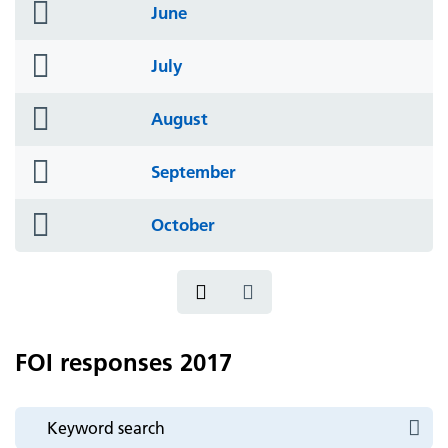
folder
June
icon
folder
July
icon
folder
August
icon
folder
September
icon
folder
October
icon
FOI responses 2017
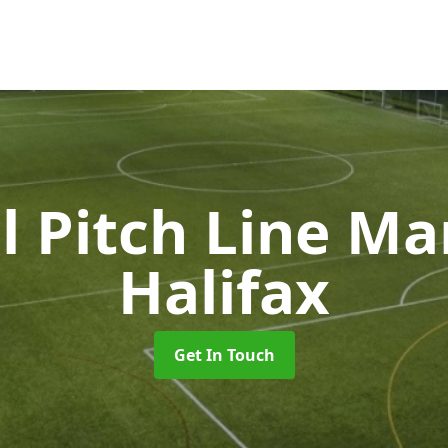
l Pitch Line M
Halifax
Get In Touch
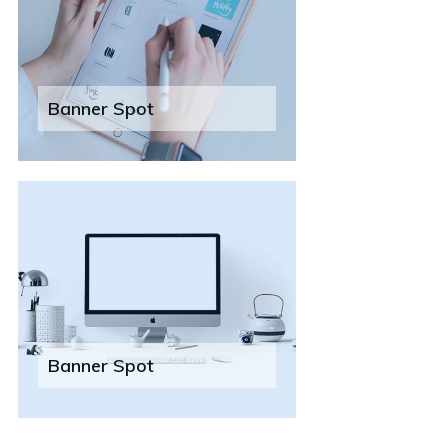
Banner Spot
Banner Spot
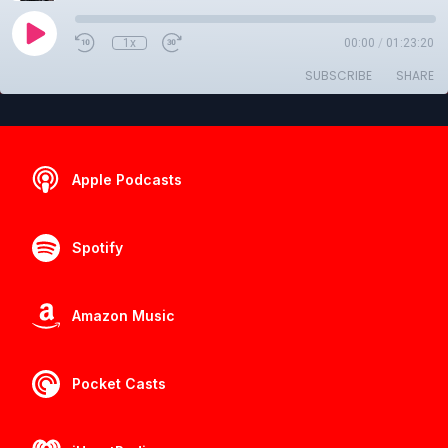
1x
00:00
/
01:23:20
SUBSCRIBE
SHARE
Apple Podcasts
Spotify
Amazon Music
Pocket Casts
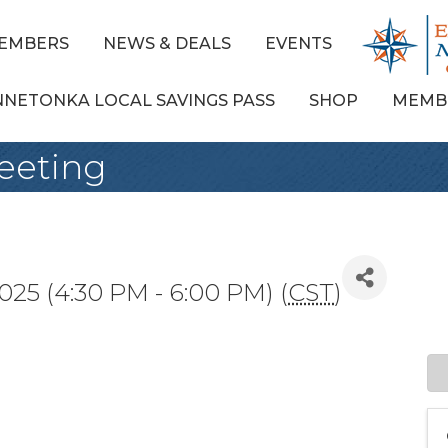
EMBERS
NEWS & DEALS
EVENTS
NNETONKA LOCAL SAVINGS PASS
SHOP
MEMB
Meeting
025 (4:30 PM - 6:00 PM) (
CST
)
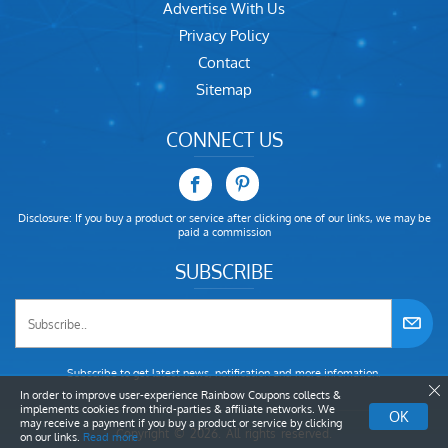
Advertise With Us
Privacy Policy
Contact
Sitemap
CONNECT US
Disclosure: If you buy a product or service after clicking one of our links, we may be
paid a commission
SUBSCRIBE
Subscribe to get latest news, notification and more infomation.
In order to improve user-experience Rainbow Coupons collects &
implements cookies from third-parties & affiliate networks. We
OK
may receive a payment if you buy a product or service by clicking
Copyright © 2026. All rights reserved.
on our links.
Read more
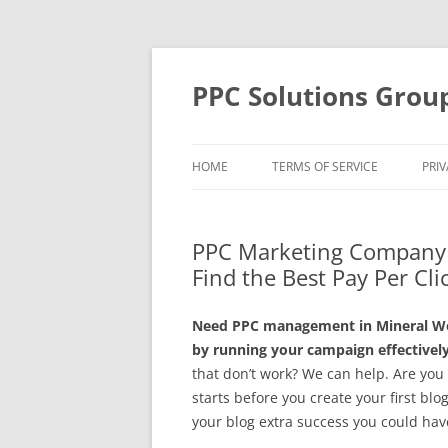
Skip
to
content
PPC Solutions Grou
HOME
TERMS OF SERVICE
PRIV
PPC Marketing Company i
Find the Best Pay Per Cli
Need PPC management in Mineral Wel
by running your campaign effectively
that don’t work? We can help. Are you
starts before you create your first blo
your blog extra success you could hav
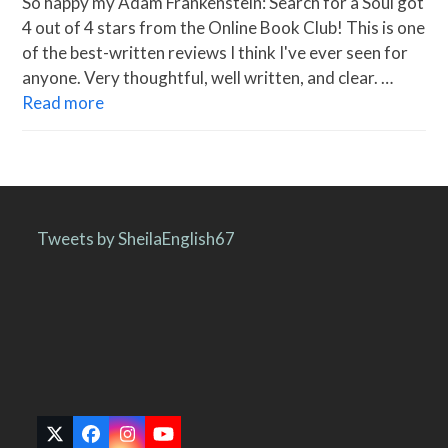
So happy my Adam Frankenstein: Search for a Soul got
4 out of 4 stars from the Online Book Club! This is one
of the best-written reviews I think I've ever seen for
anyone. Very thoughtful, well written, and clear. …
Read more
Tweets by SheilaEnglish67
Twitter
Facebook
Instagram
YouTube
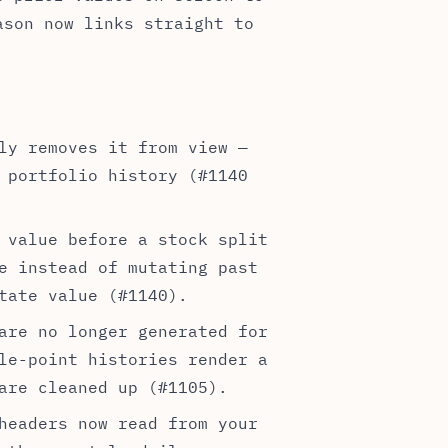
ason now links straight to
ly removes it from view —
 portfolio history (#1140
 value before a stock split
e instead of mutating past
tate value (#1140).
are no longer generated for
le-point histories render a
are cleaned up (#1105).
headers now read from your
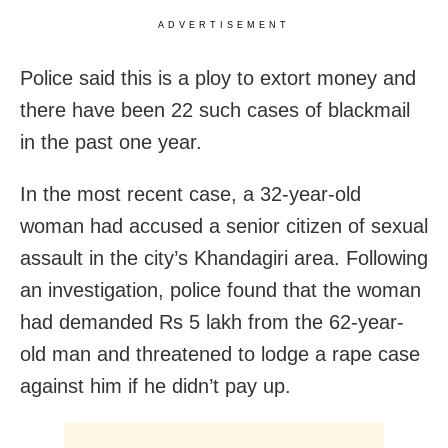
ADVERTISEMENT
Police said this is a ploy to extort money and
there have been 22 such cases of blackmail
in the past one year.
In the most recent case, a 32-year-old
woman had accused a senior citizen of sexual
assault in the city’s Khandagiri area. Following
an investigation, police found that the woman
had demanded Rs 5 lakh from the 62-year-
old man and threatened to lodge a rape case
against him if he didn’t pay up.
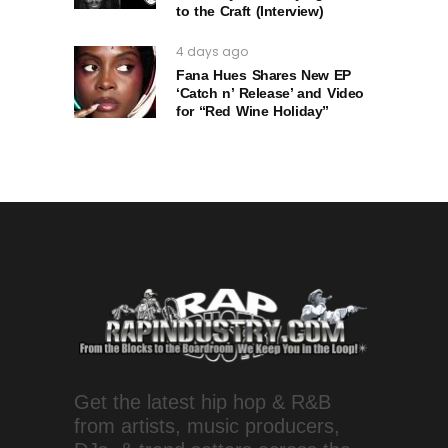
to the Craft (Interview)
4 days ago
Fana Hues Shares New EP
‘Catch n’ Release’ and Video
for “Red Wine Holiday”
Get the latest hip hop & R&B
from artists, music producers,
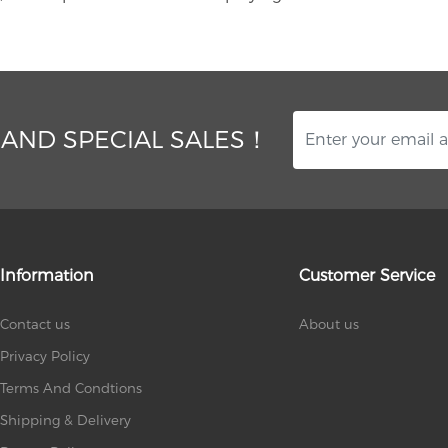
 AND SPECIAL SALES！
Information
Customer Service
Contact us
About us
Privacy Policy
Terms And Condtions
Shipping & Delivery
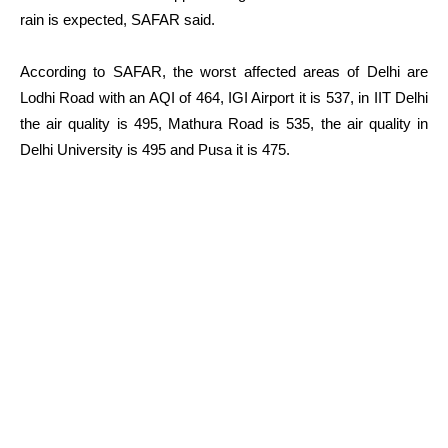
rain is expected, SAFAR said.
According to SAFAR, the worst affected areas of Delhi are
Lodhi Road with an AQI of 464, IGI Airport it is 537, in IIT Delhi
the air quality is 495, Mathura Road is 535, the air quality in
Delhi University is 495 and Pusa it is 475.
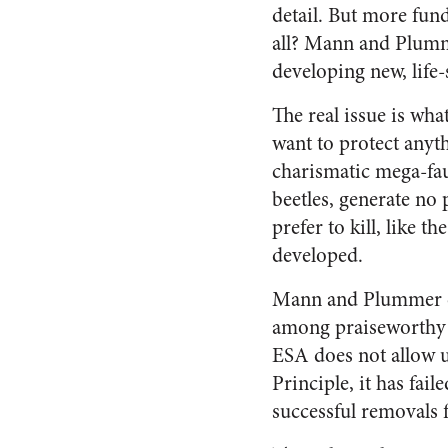
detail. But more fun
all? Mann and Plumme
developing new, life-
The real issue is wha
want to protect anyth
charismatic mega-fau
beetles, generate no 
prefer to kill, like 
developed.
Mann and Plummer ca
among praiseworthy e
ESA does not allow u
Principle, it has fail
successful removals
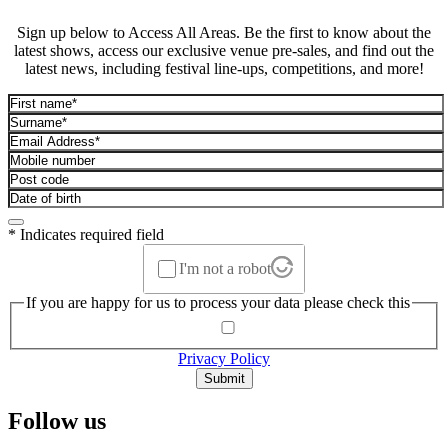
Sign up below to Access All Areas. Be the first to know about the
latest shows, access our exclusive venue pre-sales, and find out the
latest news, including festival line-ups, competitions, and more!
* Indicates required field
I'm not a robot
If you are happy for us to process your data please check this
Privacy Policy
Submit
Follow us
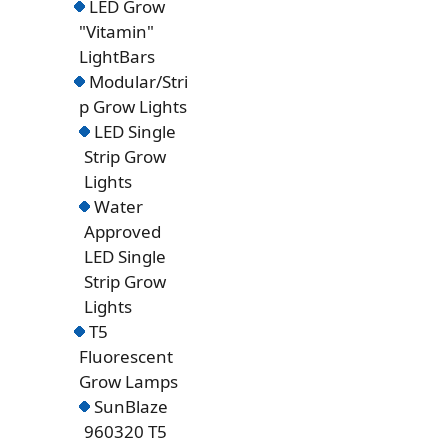
LED Grow
"Vitamin"
LightBars
Modular/Stri
p Grow Lights
LED Single
Strip Grow
Lights
Water
Approved
LED Single
Strip Grow
Lights
T5
Fluorescent
Grow Lamps
SunBlaze
960320 T5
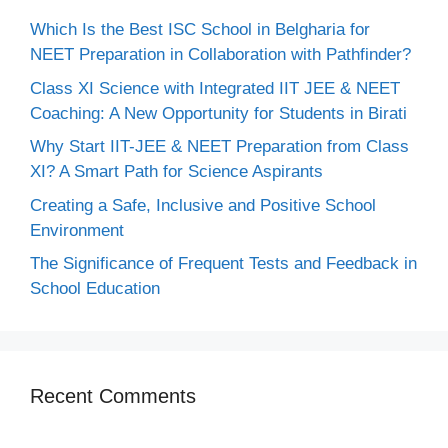
Which Is the Best ISC School in Belgharia for
NEET Preparation in Collaboration with Pathfinder?
Class XI Science with Integrated IIT JEE & NEET
Coaching: A New Opportunity for Students in Birati
Why Start IIT-JEE & NEET Preparation from Class
XI? A Smart Path for Science Aspirants
Creating a Safe, Inclusive and Positive School
Environment
The Significance of Frequent Tests and Feedback in
School Education
Recent Comments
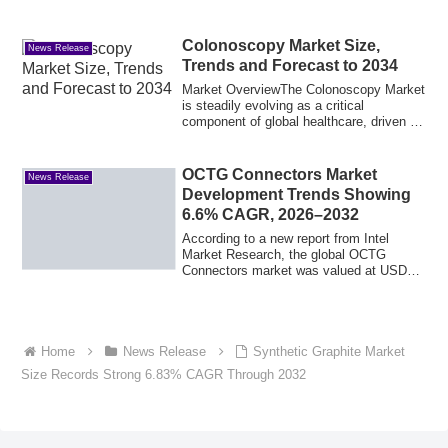
Colonoscopy Market Size,
News Release
Trends and Forecast to 2034
Market OverviewThe Colonoscopy Market
is steadily evolving as a critical
component of global healthcare, driven by
the g...
OCTG Connectors Market
News Release
Development Trends Showing
6.6% CAGR, 2026–2032
According to a new report from Intel
Market Research, the global OCTG
Connectors market was valued at USD
146 million in...
Home
News Release
Synthetic Graphite Market
Size Records Strong 6.83% CAGR Through 2032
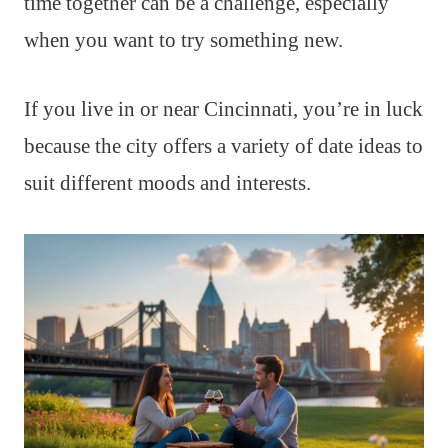
time together can be a challenge, especially
when you want to try something new.
If you live in or near Cincinnati, you’re in luck
because the city offers a variety of date ideas to
suit different moods and interests.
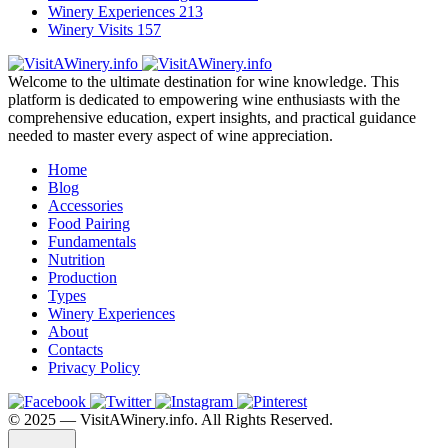
Winery Experiences
213
Winery Visits
157
Welcome to the ultimate destination for wine knowledge. This
platform is dedicated to empowering wine enthusiasts with the
comprehensive education, expert insights, and practical guidance
needed to master every aspect of wine appreciation.
Home
Blog
Accessories
Food Pairing
Fundamentals
Nutrition
Production
Types
Winery Experiences
About
Contacts
Privacy Policy
©️ 2025 — VisitAWinery.info. All Rights Reserved.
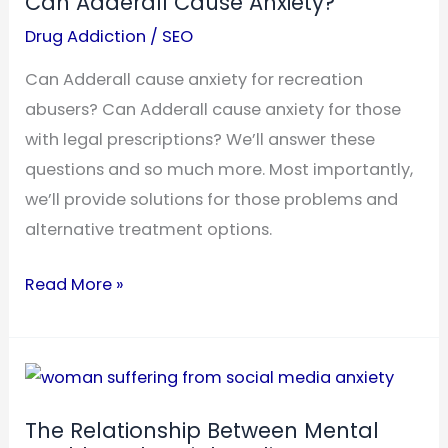
Can Adderall Cause Anxiety?
Drug Addiction
/
SEO
Can Adderall cause anxiety for recreation
abusers? Can Adderall cause anxiety for those
with legal prescriptions? We’ll answer these
questions and so much more. Most importantly,
we’ll provide solutions for those problems and
alternative treatment options.
Can
Read More »
Adderall
Cause
Anxiety?
The Relationship Between Mental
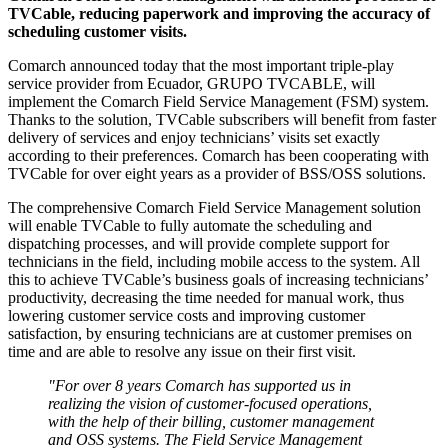
TVCable, reducing paperwork and improving the accuracy of
scheduling customer visits.
Comarch announced today that the most important triple-play
service provider from Ecuador, GRUPO TVCABLE, will
implement the Comarch Field Service Management (FSM) system.
Thanks to the solution, TVCable subscribers will benefit from faster
delivery of services and enjoy technicians’ visits set exactly
according to their preferences. Comarch has been cooperating with
TVCable for over eight years as a provider of BSS/OSS solutions.
The comprehensive Comarch Field Service Management solution
will enable TVCable to fully automate the scheduling and
dispatching processes, and will provide complete support for
technicians in the field, including mobile access to the system. All
this to achieve TVCable’s business goals of increasing technicians’
productivity, decreasing the time needed for manual work, thus
lowering customer service costs and improving customer
satisfaction, by ensuring technicians are at customer premises on
time and are able to resolve any issue on their first visit.
"For over 8 years Comarch has supported us in
realizing the vision of customer-focused operations,
with the help of their billing, customer management
and OSS systems. The Field Service Management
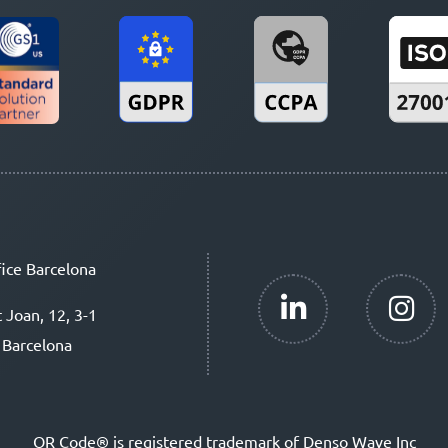
ice Barcelona
t Joan, 12, 3-1
 Barcelona
QR Code® is registered trademark of Denso Wave Inc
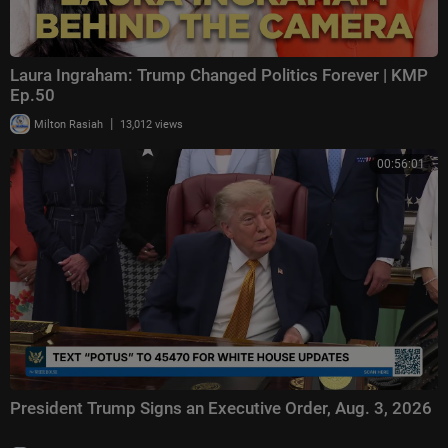
Laura Ingraham: Trump Changed Politics Forever | KMP
Ep.50
|
Milton Rasiah
13,012 views
00:56:01
President Trump Signs an Executive Order, Aug. 3, 2026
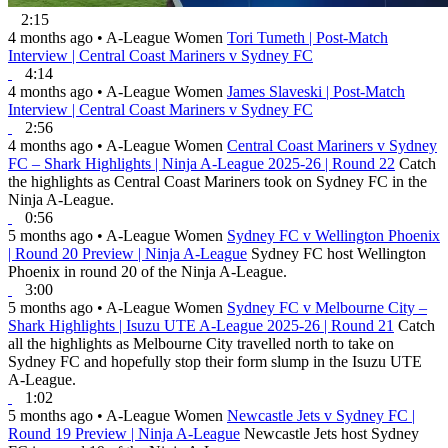
2:15
4 months ago
•
A-League Women
Tori Tumeth | Post-Match
Interview | Central Coast Mariners v Sydney FC
4:14
4 months ago
•
A-League Women
James Slaveski | Post-Match
Interview | Central Coast Mariners v Sydney FC
2:56
4 months ago
•
A-League Women
Central Coast Mariners v Sydney
FC – Shark Highlights | Ninja A-League 2025-26 | Round 22
Catch
the highlights as Central Coast Mariners took on Sydney FC in the
Ninja A-League.
0:56
5 months ago
•
A-League Women
Sydney FC v Wellington Phoenix
| Round 20 Preview | Ninja A-League
Sydney FC host Wellington
Phoenix in round 20 of the Ninja A-League.
3:00
5 months ago
•
A-League Women
Sydney FC v Melbourne City –
Shark Highlights | Isuzu UTE A-League 2025-26 | Round 21
Catch
all the highlights as Melbourne City travelled north to take on
Sydney FC and hopefully stop their form slump in the Isuzu UTE
A-League.
1:02
5 months ago
•
A-League Women
Newcastle Jets v Sydney FC |
Round 19 Preview | Ninja A-League
Newcastle Jets host Sydney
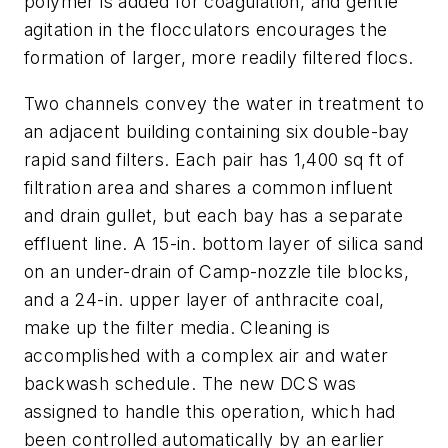
polymer is added for coagulation, and gentle
agitation in the flocculators encourages the
formation of larger, more readily filtered flocs.
Two channels convey the water in treatment to
an adjacent building containing six double-bay
rapid sand filters. Each pair has 1,400 sq ft of
filtration area and shares a common influent
and drain gullet, but each bay has a separate
effluent line. A 15-in. bottom layer of silica sand
on an under-drain of Camp-nozzle tile blocks,
and a 24-in. upper layer of anthracite coal,
make up the filter media. Cleaning is
accomplished with a complex air and water
backwash schedule. The new DCS was
assigned to handle this operation, which had
been controlled automatically by an earlier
---
**Task:**
Nothing but a number is expected here: the number of lines in the entries that include the word "first".

**Solved exercise:**
3